Patterns of bone loss in the axial and appendicular skeleton were studied in 88 chronic hemodialysis patients (59 males and 29 females) and 60 normal volunteers (30 males and 30 females). The hemodialysis patients were properly medicated with phosphate binders and 1 alpha-OH D3 where necessary. The metacarpal index (MCI), sigma gray scale/diameter (sigma GS/D) and bone mineral content (BMC) were measured as bone mass indices, and the relationship investigated between clinical factors [age, duration of hemodialysis, serum phosphate (P), calcium (Ca), carboxy-terminal fragments of parathyroid hormone (C-PTH), osteocalcin (OC), alkaline phosphate (ALP) and Ca x P]. The bone loss in the hemodialysis patients was greater than that in the normal controls and was accelerated after menopause in women. However, the bone mass indices in a few of the hemodialysis patients of advanced age (over 60) showed higher values than those of the controls. The bone mass indices in male hemodialysis patients showed a negative correlation with the hemodialysis duration, C-PTH and OC, as did those in female patients with hemodialysis duration. On the other hand, BMC in female hemodialysis patients showed a negative correlation with P, C-PTH and Ca x P. In conclusion, age and the duration of hemodialysis are the most essential factors in skeletal and trabecular bone loss in male and female hemodialysis patients.

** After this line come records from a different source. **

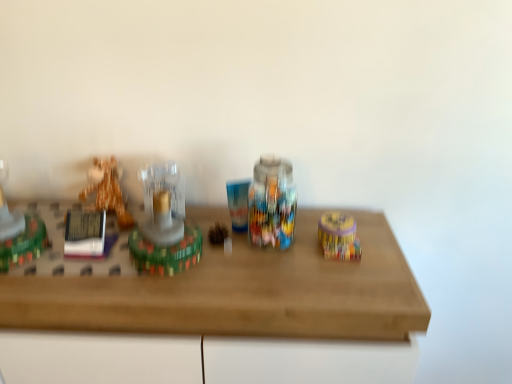 Question: Can you confirm if translucent glass candle at center, placed as the third toy when sorted from left to right, is thinner than matte yellow container at right, which ranks as the 4th toy in left-to-right order?

Choices:
 (A) yes
 (B) no

Answer: (B)

Question: Considering the relative sizes of translucent glass candle at center, placed as the third toy when sorted from left to right, and matte yellow container at right, which ranks as the 4th toy in left-to-right order, in the image provided, is translucent glass candle at center, placed as the third toy when sorted from left to right, taller than matte yellow container at right, which ranks as the 4th toy in left-to-right order,?

Choices:
 (A) yes
 (B) no

Answer: (A)

Question: Considering the relative positions of translucent glass candle at center, placed as the third toy when sorted from left to right, and matte yellow container at right, which ranks as the 4th toy in left-to-right order, in the image provided, is translucent glass candle at center, placed as the third toy when sorted from left to right, behind matte yellow container at right, which ranks as the 4th toy in left-to-right order,?

Choices:
 (A) yes
 (B) no

Answer: (B)

Question: From the image's perspective, is translucent glass candle at center, placed as the third toy when sorted from left to right, located above matte yellow container at right, which ranks as the 4th toy in left-to-right order?

Choices:
 (A) yes
 (B) no

Answer: (A)

Question: Can you confirm if translucent glass candle at center, positioned as the second toy in right-to-left order, is bigger than matte yellow container at right, which ranks as the 4th toy in left-to-right order?

Choices:
 (A) yes
 (B) no

Answer: (A)

Question: Considering the positions of shiny green plastic toy at left, acting as the 1th toy starting from the left, and wooden table at center in the image, is shiny green plastic toy at left, acting as the 1th toy starting from the left, wider or thinner than wooden table at center?

Choices:
 (A) thin
 (B) wide

Answer: (A)

Question: From a real-world perspective, is shiny green plastic toy at left, acting as the 1th toy starting from the left, positioned above or below wooden table at center?

Choices:
 (A) above
 (B) below

Answer: (A)

Question: From their relative heights in the image, would you say shiny green plastic toy at left, acting as the 1th toy starting from the left, is taller or shorter than wooden table at center?

Choices:
 (A) tall
 (B) short

Answer: (B)

Question: In terms of size, does shiny green plastic toy at left, which appears as the 4th toy when viewed from the right, appear bigger or smaller than wooden table at center?

Choices:
 (A) small
 (B) big

Answer: (A)

Question: Is wooden table at center taller or shorter than shiny green plastic toy at left, acting as the 1th toy starting from the left?

Choices:
 (A) short
 (B) tall

Answer: (B)

Question: Is wooden table at center spatially inside shiny green plastic toy at left, which appears as the 4th toy when viewed from the right, or outside of it?

Choices:
 (A) outside
 (B) inside

Answer: (A)

Question: Is point (423, 306) closer or farther from the camera than point (0, 226)?

Choices:
 (A) closer
 (B) farther

Answer: (A)

Question: From a real-world perspective, relative to shiny green plastic toy at left, which appears as the 4th toy when viewed from the right, is wooden table at center vertically above or below?

Choices:
 (A) above
 (B) below

Answer: (B)

Question: Considering the positions of matte yellow container at right, which ranks as the 4th toy in left-to-right order, and shiny green plastic toy at left, which appears as the 4th toy when viewed from the right, in the image, is matte yellow container at right, which ranks as the 4th toy in left-to-right order, taller or shorter than shiny green plastic toy at left, which appears as the 4th toy when viewed from the right,?

Choices:
 (A) short
 (B) tall

Answer: (A)

Question: Looking at the image, does matte yellow container at right, which is counted as the first toy, starting from the right, seem bigger or smaller compared to shiny green plastic toy at left, acting as the 1th toy starting from the left?

Choices:
 (A) big
 (B) small

Answer: (B) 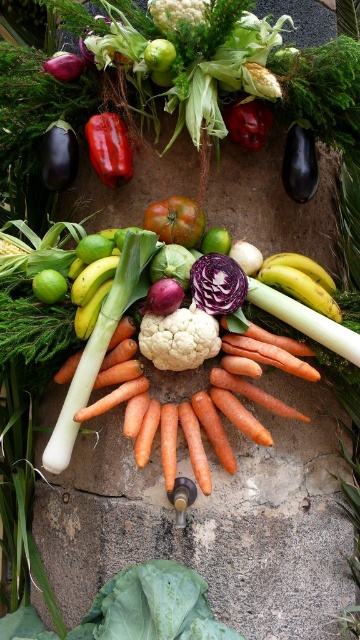 Question: Which point is closer to the camera?

Choices:
 (A) matte black eggplant at left
 (B) purple smooth cabbage at center
 (C) ripe red tomato at center
 (D) shiny red pepper at upper center

Answer: (C)

Question: Which of the following is the closest to the observer?

Choices:
 (A) shiny red pepper at upper center
 (B) green matte lime at center
 (C) green matte cauliflower at upper center
 (D) glossy red pepper at center

Answer: (C)

Question: Which object is closer to the camera taking this photo?

Choices:
 (A) white smooth cauliflower at center
 (B) glossy red pepper at center
 (C) purple smooth onion at center
 (D) matte black eggplant at left

Answer: (C)

Question: Does shiny red pepper at upper center have a smaller size compared to green matte lime at center?

Choices:
 (A) no
 (B) yes

Answer: (A)

Question: Considering the relative positions of purple smooth onion at center and purple smooth cabbage at center in the image provided, where is purple smooth onion at center located with respect to purple smooth cabbage at center?

Choices:
 (A) below
 (B) above

Answer: (A)

Question: Can you confirm if white smooth cauliflower at center is smaller than purple smooth cabbage at center?

Choices:
 (A) yes
 (B) no

Answer: (B) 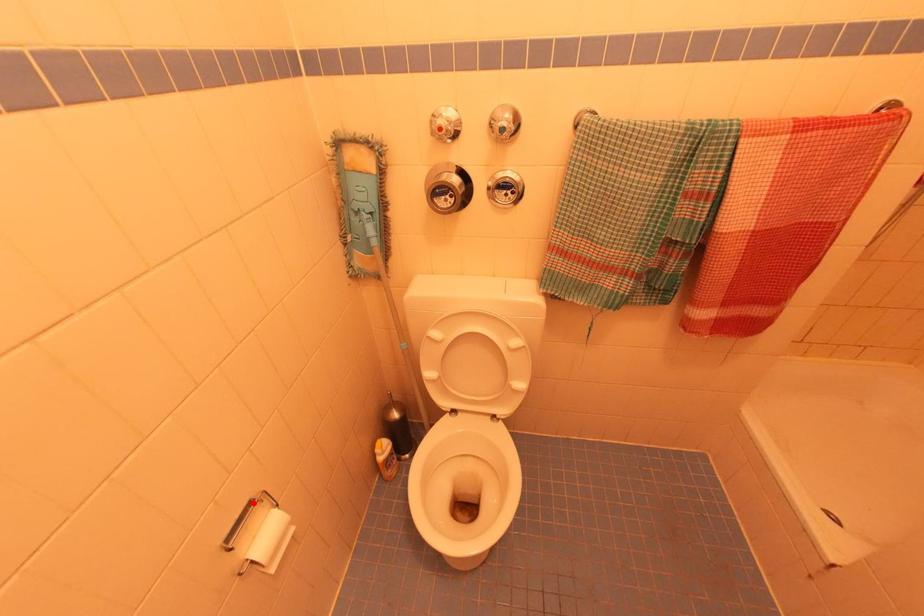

Subsequent factors responsible for skeletal bone loss in male patients are C-PTH and OC, and those for trabecular bone loss in female patients are P, C-PTH and Ca x P. Control of the levels of C-PTH, OC, P and Ca x P is recommended for prevention of bone loss in hemodialysis patients.

摘要

对88例慢性血液透析患者(59例男性,29例女性)和60名正常志愿者(30例男性,30例女性)的中轴骨和四肢骨骼的骨质流失模式进行了研究。血液透析患者在必要时适当使用了磷酸盐结合剂和1α-羟维生素D3进行药物治疗。测量了掌骨指数(MCI)、西格玛灰度/直径(σGS/D)和骨矿物质含量(BMC)作为骨量指标,并研究了临床因素[年龄、血液透析时间、血清磷(P)、钙(Ca)、甲状旁腺激素羧基末端片段(C-PTH)、骨钙素(OC)、碱性磷酸酶(ALP)和Ca×P]之间的关系。血液透析患者的骨质流失大于正常对照组,且女性绝经后骨质流失加速。然而,少数高龄(60岁以上)血液透析患者的骨量指标高于对照组。男性血液透析患者的骨量指标与血液透析时间、C-PTH和OC呈负相关,女性患者的骨量指标与血液透析时间也呈负相关。另一方面,女性血液透析患者的BMC与P、C-PTH和Ca×P呈负相关。总之,年龄和血液透析时间是男性和女性血液透析患者骨骼和小梁骨丢失的最关键因素。男性患者骨骼骨丢失的后续因素是C-PTH和OC,女性患者小梁骨丢失的后续因素是P、C-PTH和Ca×P。建议控制C-PTH、OC、P和Ca×P水平以预防血液透析患者的骨质流失。